BEGIN
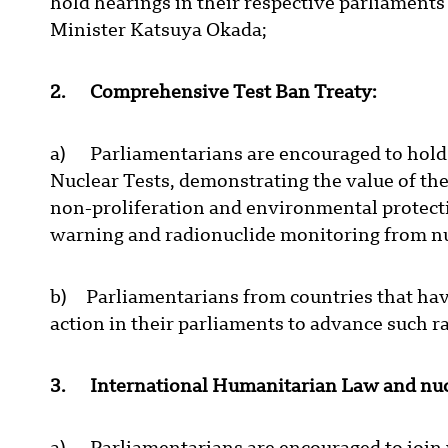
hold hearings in their respective parliaments 
Minister Katsuya Okada;
2. Comprehensive Test Ban Treaty:
a) Parliamentarians are encouraged to hold
Nuclear Tests, demonstrating the value of th
non-proliferation and environmental protecti
warning and radionuclide monitoring from nu
b) Parliamentarians from countries that have
action in their parliaments to advance such ra
3. International Humanitarian Law and nuc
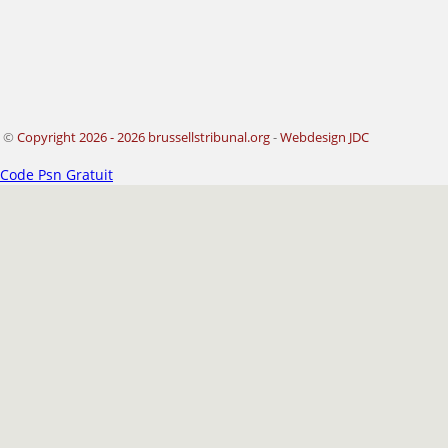
©
Copyright 2026 - 2026 brussellstribunal.org
-
Webdesign JDC
Code Psn Gratuit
END
> Task statement: Beginning at the line with "action in their", reproduce each line exactly through the last line of the records above, with pictures left out.

> Solution to this exercise:
action in their parliaments to advance such ra
3. International Humanitarian Law and nuc
©
Copyright 2026 - 2026 brussellstribunal.org
-
Webdesign JDC
Code Psn Gratuit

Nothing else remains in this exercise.